Under Plurality, with an honest baseline strategy, there are two strategies that come to mind:

  1. If you prefer C, vote for your favorite of L and R instead.
  2. If you prefer R, vote for C instead.

(1) is uniformly advantageous. (2) is coordinated. We should not expect many voters to use (2).

Now consider Instant Runoff Voting (single-winner Ranked Choice Voting) with the honest baseline strategy. The only reasonable way anyone can get an advantage through strategic voting is for the R>C>L voters to vote C>R>L instead. This has the same effect as strategy (2) under Plurality — but under IRV, it’s a uniformly advantageous strategy instead of a coordinated one! This doesn’t mean it will be used; strategy under IRV is a lot less intuitive than under Plurality.

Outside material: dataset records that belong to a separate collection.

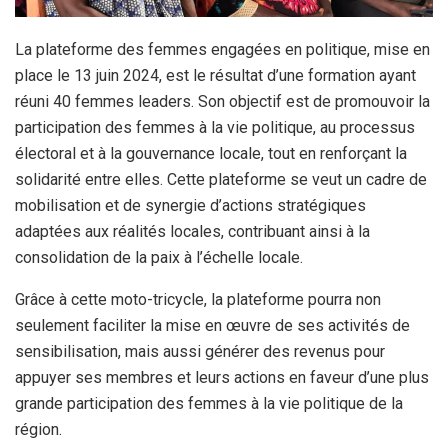
La plateforme des femmes engagées en politique, mise en
place le 13 juin 2024, est le résultat d’une formation ayant
réuni 40 femmes leaders. Son objectif est de promouvoir la
participation des femmes à la vie politique, au processus
électoral et à la gouvernance locale, tout en renforçant la
solidarité entre elles. Cette plateforme se veut un cadre de
mobilisation et de synergie d’actions stratégiques
adaptées aux réalités locales, contribuant ainsi à la
consolidation de la paix à l’échelle locale.
Grâce à cette moto-tricycle, la plateforme pourra non
seulement faciliter la mise en œuvre de ses activités de
sensibilisation, mais aussi générer des revenus pour
appuyer ses membres et leurs actions en faveur d’une plus
grande participation des femmes à la vie politique de la
région.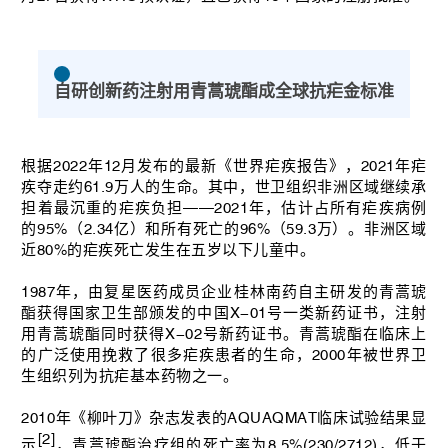
自研创新药注射用青蒿琥酯成全球抗疟金标准
根据2022年12月发布的最新《世界疟疾报告》，2021年疟
疾夺走约61.9万人的生命。其中，世卫组织非洲区域继续承
担着最沉重的疟疾负担——2021年，估计占所有疟疾病例
的95%（2.34亿）和所有死亡的96%（59.3万）。非洲区域
近80%的疟疾死亡发生在五岁以下儿童中。
1987年，由复星医药成员企业桂林南药自主研发的青蒿琥
酯获得国家卫生部颁发的中国X-01号一类新药证书，注射
用青蒿琥酯同时获得X-02号新药证书。青蒿琥酯在临床上
的广泛使用挽救了很多疟疾患者的生命，2000年被世界卫
生组织列为抗疟基本药物之一。
2010年《柳叶刀》杂志发表的AQUAQMAT临床试验结果显
[2]
示
，青蒿琥酯治疗组的死亡率为8.5%(230/2712)，低于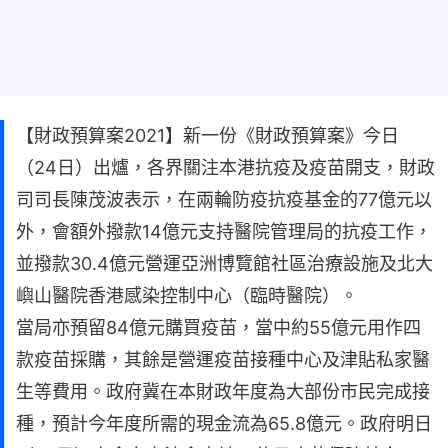
【財政預算案2021】新一份《財政預算案》今日
（24日）出爐，各界關注本港抗疫及疫苗開支，財政
司司長陳茂波表示，在兩輪防疫抗疫基金的77億元以
外，會額外撥款14億元支持醫院管理局的抗疫工作，
並撥款30.4億元營運亞洲博覽館社區治療設施及北大
嶼山醫院香港感染控制中心（臨時醫院）。
當局亦預留84億元購買疫苗，當中約55億元用作四
款疫苗採購，其餘是營運疫苗接種中心及津貼私家醫
生等費用。政府冀在本財政年度為大部份市民完成接
種，預計今年度所需的現金流為65.8億元。政府明日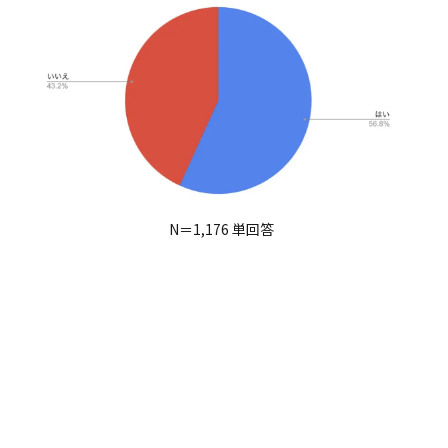
N＝1,176 単回答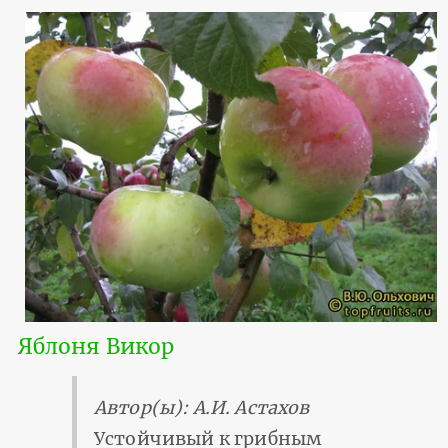
Яблоня Викор
Автор(ы): А.И. Астахов
Устойчивый к грибным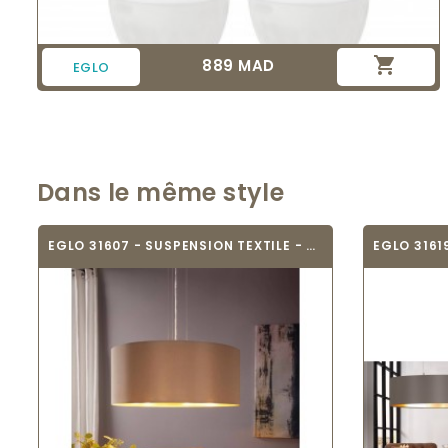

889 MAD
Prix
EGLO
Dans le même style
EGLO 31607 - SUSPENSION TEXTILE - MASERLO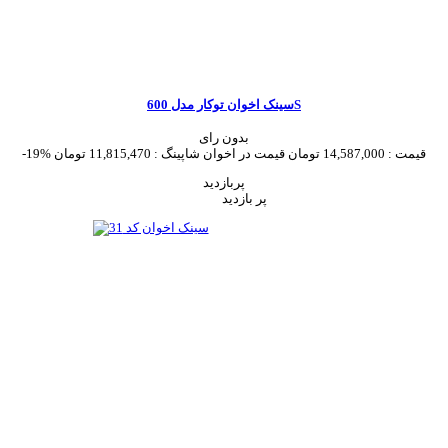
سینک اخوان توکار مدل 600S
بدون رای
قیمت :
14,587,000 تومان
قیمت در اخوان شاپینگ :
11,815,470 تومان
-19%
پربازدید
پر بازدید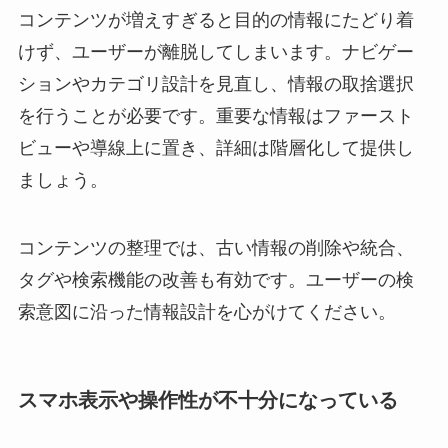
コンテンツが増えすぎると目的の情報にたどり着
けず、ユーザーが離脱してしまいます。ナビゲー
ションやカテゴリ設計を見直し、情報の取捨選択
を行うことが必要です。重要な情報はファースト
ビューや導線上に置き、詳細は階層化して提供し
ましょう。
コンテンツの整理では、古い情報の削除や統合、
タグや検索機能の改善も有効です。ユーザーの検
索意図に沿った情報設計を心がけてください。
スマホ表示や操作性が不十分になっている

But it has a much better chance.

The Chicken Dilemma

Next, let’s look at a simplified version of Approval Voting’s chicken dilemma, where voters have the following preferences:

  • ~25%: D1>D2>R
  • ~25%: D2>D1>R
  • ~10%: D1=D2>R
  • ~20%: R>D1=D2
  • ~10%: R>D1>D2
  • ~10%: R>D2>D1

Suppose the background strategy is that Democratic voters (60% of the electorate) vote for both Ds and Republicans (40% of the electorate) bullet vote (only vote for one candidate). Then, Democrats who have a preference between D1 and D2 have bullet voting as a saturating strategy: It works great, unless the vast majority of them do it, in which case R would win. So you’d naturally get an equilibrium where a Democrat wins the vast majority of the time, but enough Democrats bullet vote that R has a non-negligible chance.

Take this equilibrium as the new background strategy. Then Republicans who have a significant preference between Democrats have a uniformly advantageous strategy: Vote for the preferred Democrat in addition to voting for R. Having Republicans vote like this will shift the equilibrium among Democrats in favor of bullet voting.

Let’s say the background strategy is that everyone with a preference between the Democrats voters for their favorite of the two; Republicans still vote for R and the Democrats without a preference vote for both D1 and D2. So D1 and D2 get support on ~45% of ballots and R gets support on 40%. Now the Republicans have bullet voting as a coordinated strategy; if all of them do it, R will win, but if not enough do it then bullet voting means forfeiting influence. Since coordination is hard, we should expect this background strategy to be a relatively stable equilibrium.

(Honestly, I don’t think this analysis adds all that much to my previous analysis of the chicken dilemma; these categories of strategic voting are useful for understanding such scenarios but hardly necessary.)

Conclusion

Not all strategic voting is equivalent. Different strategies, and the voting methods that give rise to these strategies, give rise to different questions.

  • Uniformly advantageous: What happens if almost everyone uses this strategy?
  • Saturating: How good is the equilibrium, where some voters use it and some don’t?
  • Coordinated: How high is the threshold to make this strategy effective? How likely is it to backfire when only a few voters use it? If we’re debating what voting method to use for a particular purpose, do we expect voters to be much better at coordinating than the general population?

Most notably, a voting method being vulnerable to a coordinated strategy is nowhere near as bad as being vulnerable to a uniformly advantageous or saturating strategy. Coordinated strategies matter less since they will get used less often.

This is an especially important point when designing metrics for how susceptible a voting method is to strategic voting. It’s very easy to design a metric that imagines voters coordinating in perfect unison or has everyone with a particular preference use some strategy. Such metrics cannot distinguish coordinated strategies from saturating or uniformly advantageous ones. This doesn’t mean they’re worthless, but it’s a big limitation.